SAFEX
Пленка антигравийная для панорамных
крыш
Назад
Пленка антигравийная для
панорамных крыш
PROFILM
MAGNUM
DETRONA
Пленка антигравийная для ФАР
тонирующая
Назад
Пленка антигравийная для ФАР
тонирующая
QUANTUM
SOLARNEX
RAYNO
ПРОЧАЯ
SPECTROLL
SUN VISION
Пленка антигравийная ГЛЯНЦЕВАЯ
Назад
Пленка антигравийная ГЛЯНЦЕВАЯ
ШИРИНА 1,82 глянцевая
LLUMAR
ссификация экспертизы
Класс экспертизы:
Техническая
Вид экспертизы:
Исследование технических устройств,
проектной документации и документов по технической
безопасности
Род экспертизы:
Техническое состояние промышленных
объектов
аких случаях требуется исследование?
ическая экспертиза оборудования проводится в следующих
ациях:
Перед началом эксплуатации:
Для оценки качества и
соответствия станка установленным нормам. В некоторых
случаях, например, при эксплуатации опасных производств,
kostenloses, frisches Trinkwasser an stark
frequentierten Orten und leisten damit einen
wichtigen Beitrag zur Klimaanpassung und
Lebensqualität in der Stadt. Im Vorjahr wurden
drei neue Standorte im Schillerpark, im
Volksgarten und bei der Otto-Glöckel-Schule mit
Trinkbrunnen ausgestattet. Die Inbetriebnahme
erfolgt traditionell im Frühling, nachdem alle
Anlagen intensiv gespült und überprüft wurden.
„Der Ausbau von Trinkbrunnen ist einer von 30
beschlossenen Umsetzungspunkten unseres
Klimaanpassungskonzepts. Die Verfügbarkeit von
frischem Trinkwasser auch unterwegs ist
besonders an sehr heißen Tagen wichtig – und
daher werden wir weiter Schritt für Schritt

--- --- ---

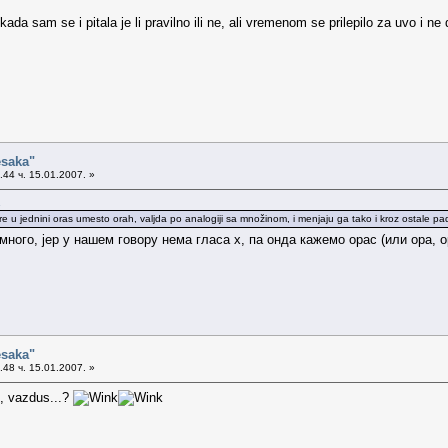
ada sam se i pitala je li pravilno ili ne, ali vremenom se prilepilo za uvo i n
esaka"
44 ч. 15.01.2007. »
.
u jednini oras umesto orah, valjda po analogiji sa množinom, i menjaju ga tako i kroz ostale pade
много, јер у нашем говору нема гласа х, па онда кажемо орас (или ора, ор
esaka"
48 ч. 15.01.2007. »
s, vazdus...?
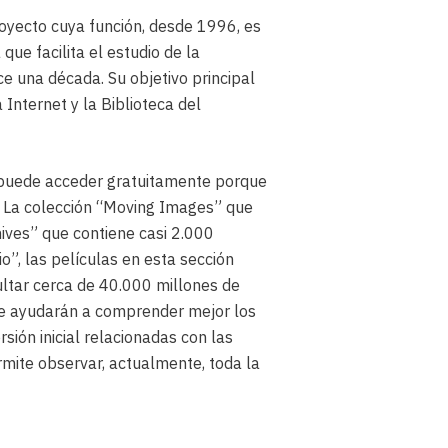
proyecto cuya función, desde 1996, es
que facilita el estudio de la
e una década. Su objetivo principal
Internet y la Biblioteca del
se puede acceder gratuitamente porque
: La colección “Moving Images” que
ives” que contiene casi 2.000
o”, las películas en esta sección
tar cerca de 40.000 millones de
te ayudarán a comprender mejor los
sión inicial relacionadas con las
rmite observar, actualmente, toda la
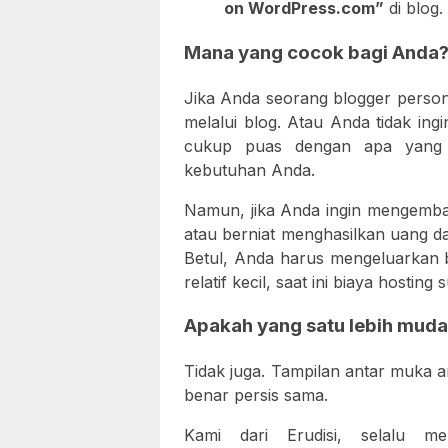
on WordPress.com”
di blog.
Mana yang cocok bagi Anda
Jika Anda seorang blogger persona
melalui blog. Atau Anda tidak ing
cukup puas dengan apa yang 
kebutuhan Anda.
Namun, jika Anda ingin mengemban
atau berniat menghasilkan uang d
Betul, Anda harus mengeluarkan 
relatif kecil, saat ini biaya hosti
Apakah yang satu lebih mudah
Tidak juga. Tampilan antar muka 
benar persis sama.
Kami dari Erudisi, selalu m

--- --- ---

● **What is needed**:
Using the records above, set down exactly the lines from the one with "проектной документации и" through the one with "daher werden wir weiter Schritt für Schritt", inclusive, and nothing more.

● **Written solution**:
проектной документации и документов по технической
безопасности
Род экспертизы:
Техническое состояние промышленных
объектов
аких случаях требуется исследование?
ическая экспертиза оборудования проводится в следующих
ациях:
Перед началом эксплуатации:
Для оценки качества и
соответствия станка установленным нормам. В некоторых
случаях, например, при эксплуатации опасных производств,
kostenloses, frisches Trinkwasser an stark
frequentierten Orten und leisten damit einen
wichtigen Beitrag zur Klimaanpassung und
Lebensqualität in der Stadt. Im Vorjahr wurden
drei neue Standorte im Schillerpark, im
Volksgarten und bei der Otto-Glöckel-Schule mit
Trinkbrunnen ausgestattet. Die Inbetriebnahme
erfolgt traditionell im Frühling, nachdem alle
Anlagen intensiv gespült und überprüft wurden.
„Der Ausbau von Trinkbrunnen ist einer von 30
beschlossenen Umsetzungspunkten unseres
Klimaanpassungskonzepts. Die Verfügbarkeit von
frischem Trinkwasser auch unterwegs ist
besonders an sehr heißen Tagen wichtig – und
daher werden wir weiter Schritt für Schritt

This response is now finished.